Purchased from JD Classics for ÂŁ1,350,000 (invoice on file) the car returned to British ownership in 2017 and was driven by John Young into 5th place in the Silverstone Classic Meeting while its late owner competed with it in that year’s Goodwood Revival Meeting. In 2018 Ben Short finished 2nd with the car in the Monaco Historique event, and it also finished in the Le Mans Classic before finishing a strong 2nd in its class back at Silverstone. Bonhams is advised that the Maserati A6GCS engine produces consistent power up to the redline, and that the car is very sophisticated from a suspension perspective considering its age; when oversteering or drifting it is said to be very forgiving and easily controlled on the throttle.

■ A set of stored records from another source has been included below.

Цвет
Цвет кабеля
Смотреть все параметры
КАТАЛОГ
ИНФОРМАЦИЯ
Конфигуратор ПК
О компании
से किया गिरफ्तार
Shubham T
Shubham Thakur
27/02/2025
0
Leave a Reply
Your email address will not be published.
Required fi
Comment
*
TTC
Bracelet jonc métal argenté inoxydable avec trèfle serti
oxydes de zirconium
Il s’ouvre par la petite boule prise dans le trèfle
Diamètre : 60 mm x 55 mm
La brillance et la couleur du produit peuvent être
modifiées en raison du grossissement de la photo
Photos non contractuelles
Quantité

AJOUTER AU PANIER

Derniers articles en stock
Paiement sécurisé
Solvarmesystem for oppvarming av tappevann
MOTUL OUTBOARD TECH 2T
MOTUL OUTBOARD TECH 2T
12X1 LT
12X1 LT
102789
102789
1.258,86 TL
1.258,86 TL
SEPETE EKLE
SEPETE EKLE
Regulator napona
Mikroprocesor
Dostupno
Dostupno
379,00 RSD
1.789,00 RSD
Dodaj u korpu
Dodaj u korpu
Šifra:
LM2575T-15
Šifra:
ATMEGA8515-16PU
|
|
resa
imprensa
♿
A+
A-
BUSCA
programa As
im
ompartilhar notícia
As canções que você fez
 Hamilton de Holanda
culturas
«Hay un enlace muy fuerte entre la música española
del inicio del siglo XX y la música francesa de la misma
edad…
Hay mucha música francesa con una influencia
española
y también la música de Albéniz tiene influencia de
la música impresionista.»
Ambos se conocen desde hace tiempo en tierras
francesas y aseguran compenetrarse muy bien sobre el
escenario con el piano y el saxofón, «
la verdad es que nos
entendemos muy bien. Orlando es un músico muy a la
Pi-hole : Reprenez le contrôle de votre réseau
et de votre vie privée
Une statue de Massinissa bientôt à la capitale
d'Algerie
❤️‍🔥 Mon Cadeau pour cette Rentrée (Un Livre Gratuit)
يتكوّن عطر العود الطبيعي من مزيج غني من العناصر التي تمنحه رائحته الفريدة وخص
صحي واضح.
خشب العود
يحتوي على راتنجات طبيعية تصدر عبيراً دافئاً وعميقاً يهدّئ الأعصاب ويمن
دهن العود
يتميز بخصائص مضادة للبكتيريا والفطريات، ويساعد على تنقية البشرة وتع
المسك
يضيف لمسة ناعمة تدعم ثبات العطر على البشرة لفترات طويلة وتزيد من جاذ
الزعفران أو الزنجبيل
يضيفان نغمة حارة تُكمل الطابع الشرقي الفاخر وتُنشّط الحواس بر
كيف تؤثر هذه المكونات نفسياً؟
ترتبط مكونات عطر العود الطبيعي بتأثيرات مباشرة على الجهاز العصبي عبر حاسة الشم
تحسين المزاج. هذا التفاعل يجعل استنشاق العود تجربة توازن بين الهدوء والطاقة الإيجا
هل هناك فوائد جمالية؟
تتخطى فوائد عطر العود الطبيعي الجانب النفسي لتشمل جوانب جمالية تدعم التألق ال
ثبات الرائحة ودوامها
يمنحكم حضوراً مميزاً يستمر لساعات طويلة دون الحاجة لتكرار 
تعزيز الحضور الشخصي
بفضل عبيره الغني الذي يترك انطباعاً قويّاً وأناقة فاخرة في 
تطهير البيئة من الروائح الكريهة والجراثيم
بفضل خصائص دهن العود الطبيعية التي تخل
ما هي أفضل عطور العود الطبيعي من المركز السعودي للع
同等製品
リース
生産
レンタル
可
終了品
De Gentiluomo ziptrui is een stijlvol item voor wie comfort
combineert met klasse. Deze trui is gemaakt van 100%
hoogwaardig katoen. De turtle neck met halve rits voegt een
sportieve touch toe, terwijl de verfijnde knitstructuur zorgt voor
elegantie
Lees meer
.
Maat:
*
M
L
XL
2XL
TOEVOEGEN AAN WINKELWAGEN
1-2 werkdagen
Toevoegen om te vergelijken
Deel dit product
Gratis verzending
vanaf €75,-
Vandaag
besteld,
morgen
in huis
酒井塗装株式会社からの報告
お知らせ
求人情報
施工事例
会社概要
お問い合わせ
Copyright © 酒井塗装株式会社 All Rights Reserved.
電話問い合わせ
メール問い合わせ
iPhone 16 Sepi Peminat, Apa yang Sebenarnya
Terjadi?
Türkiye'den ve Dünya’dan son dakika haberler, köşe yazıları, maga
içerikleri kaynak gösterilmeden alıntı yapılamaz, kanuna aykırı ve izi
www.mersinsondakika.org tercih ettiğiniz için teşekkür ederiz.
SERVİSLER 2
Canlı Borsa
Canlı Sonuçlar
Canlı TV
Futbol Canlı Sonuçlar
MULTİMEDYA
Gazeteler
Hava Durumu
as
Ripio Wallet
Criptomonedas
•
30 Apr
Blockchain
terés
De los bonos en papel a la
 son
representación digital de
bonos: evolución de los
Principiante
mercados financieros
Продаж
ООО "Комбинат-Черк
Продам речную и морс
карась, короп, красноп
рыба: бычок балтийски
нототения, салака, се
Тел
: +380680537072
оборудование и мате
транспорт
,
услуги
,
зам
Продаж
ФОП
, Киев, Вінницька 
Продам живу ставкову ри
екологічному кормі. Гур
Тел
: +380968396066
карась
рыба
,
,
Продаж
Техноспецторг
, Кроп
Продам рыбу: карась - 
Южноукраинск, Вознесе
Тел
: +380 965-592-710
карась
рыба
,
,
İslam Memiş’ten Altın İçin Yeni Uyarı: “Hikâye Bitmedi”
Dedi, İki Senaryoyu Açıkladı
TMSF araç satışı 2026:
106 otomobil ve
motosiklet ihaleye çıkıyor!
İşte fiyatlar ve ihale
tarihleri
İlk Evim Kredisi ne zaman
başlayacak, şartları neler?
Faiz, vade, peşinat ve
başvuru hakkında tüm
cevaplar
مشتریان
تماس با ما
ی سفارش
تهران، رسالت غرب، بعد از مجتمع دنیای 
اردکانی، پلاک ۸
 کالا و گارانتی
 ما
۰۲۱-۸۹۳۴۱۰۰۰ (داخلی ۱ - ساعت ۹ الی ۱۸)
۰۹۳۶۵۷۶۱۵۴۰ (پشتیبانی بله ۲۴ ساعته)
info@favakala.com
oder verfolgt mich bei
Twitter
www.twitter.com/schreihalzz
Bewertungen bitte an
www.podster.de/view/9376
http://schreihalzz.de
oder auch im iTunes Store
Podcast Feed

The car is currently fitted with an overhauled and dynamometer-tested Crosthwaite & Gardiner 2.0-litre Maserati engine, but importantly is accompanied by the original engine as used by Archie Scott-Brown. It also comes with an MSA Historic Technical Passport (valid until 31.12.2027) and a substantial quantity of spare parts (detailed list available).
This singularly historic sports-racing projectile offered here is not only an eminently useable and entrancingly interesting Anglo-Italian sports-racing car, but also as an entirely fitting memorial to the wonderful ‘little big man’ of British motor sport, for whom it was originally designed and built.